A Gender Rights Activist working with the tribal and marginalized communities in india, Srilekha is a PhD scholar working on understanding body and sexuality among tribal girls, to fill the gaps in research around indigenous women and their stories. Srilekha has worked extensively at the grassroots level with community based organisations, through several advocacy initiatives around Gender, Mental Health, Menstrual Hygiene and Sexual and Reproductive Health Rights (SRHR) for the indigenous in Jharkhand, over the last 6 years.

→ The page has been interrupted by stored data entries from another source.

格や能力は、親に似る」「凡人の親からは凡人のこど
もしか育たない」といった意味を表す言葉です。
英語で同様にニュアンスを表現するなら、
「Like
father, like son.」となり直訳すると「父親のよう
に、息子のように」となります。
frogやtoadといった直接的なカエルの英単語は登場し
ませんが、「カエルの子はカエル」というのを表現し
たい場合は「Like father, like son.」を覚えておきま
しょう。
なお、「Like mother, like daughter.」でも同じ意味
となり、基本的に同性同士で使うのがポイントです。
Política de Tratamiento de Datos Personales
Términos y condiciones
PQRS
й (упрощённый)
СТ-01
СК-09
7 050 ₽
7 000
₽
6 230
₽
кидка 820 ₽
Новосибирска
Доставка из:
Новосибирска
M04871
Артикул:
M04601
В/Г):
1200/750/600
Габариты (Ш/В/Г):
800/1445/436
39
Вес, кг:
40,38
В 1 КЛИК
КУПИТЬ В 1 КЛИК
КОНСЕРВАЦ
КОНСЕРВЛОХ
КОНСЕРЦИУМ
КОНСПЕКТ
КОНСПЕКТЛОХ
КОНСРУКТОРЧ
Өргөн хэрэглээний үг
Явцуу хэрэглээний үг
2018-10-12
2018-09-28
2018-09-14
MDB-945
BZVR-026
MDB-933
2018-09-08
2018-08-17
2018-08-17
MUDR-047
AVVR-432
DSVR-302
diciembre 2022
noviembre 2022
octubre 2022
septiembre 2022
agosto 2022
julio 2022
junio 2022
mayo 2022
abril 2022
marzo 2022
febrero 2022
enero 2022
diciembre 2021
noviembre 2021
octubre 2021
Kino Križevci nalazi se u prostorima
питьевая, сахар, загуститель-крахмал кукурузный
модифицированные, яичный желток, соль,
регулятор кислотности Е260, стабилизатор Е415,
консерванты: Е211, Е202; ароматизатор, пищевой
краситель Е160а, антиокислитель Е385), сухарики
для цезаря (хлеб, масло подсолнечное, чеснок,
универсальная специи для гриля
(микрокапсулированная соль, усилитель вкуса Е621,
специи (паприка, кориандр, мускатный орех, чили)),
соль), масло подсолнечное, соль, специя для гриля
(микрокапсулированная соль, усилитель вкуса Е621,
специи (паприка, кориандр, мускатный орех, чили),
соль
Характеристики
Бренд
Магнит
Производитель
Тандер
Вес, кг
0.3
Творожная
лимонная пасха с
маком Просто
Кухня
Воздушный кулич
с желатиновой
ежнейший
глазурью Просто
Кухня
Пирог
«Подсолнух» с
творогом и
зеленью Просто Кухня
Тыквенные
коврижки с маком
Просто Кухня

Srilekha has also contributed to sustainable livelihood projects and legal aid programs for survivors of sex trafficking. She has been conducting research based programs on maternal health, mental health, gender based violence, sex and sexuality. Her interest lies in conducting workshops for young people on life skills, feminism, gender and sexuality, trauma, resilience and interpersonal relationships.

A Guwahati-based college student pursuing her Masters in Tata Institute of Social Sciences, Bidisha started the #BleedwithDignity campaign on the technology platform Change.org, demanding that the Government of Assam install
biodegradable sanitary pad vending machines in all government schools across the state. Her petition on Change.org has already gathered support from over 90000 people and continues to grow.

Bidisha was selected in Change.org’s flagship program ‘She Creates Change’ having run successful online advocacy
campaigns, which were widely recognised. Through the #BleedwithDignity campaign; she organised and celebrated World Menstrual Hygiene Day, 2019 in Guwahati, Assam by hosting a wall mural by collaborating with local organisations. The initiative was widely covered by national and local media, and the mural was later inaugurated by the event’s chief guest Commissioner of Guwahati Municipal Corporation (GMC) Debeswar Malakar, IAS.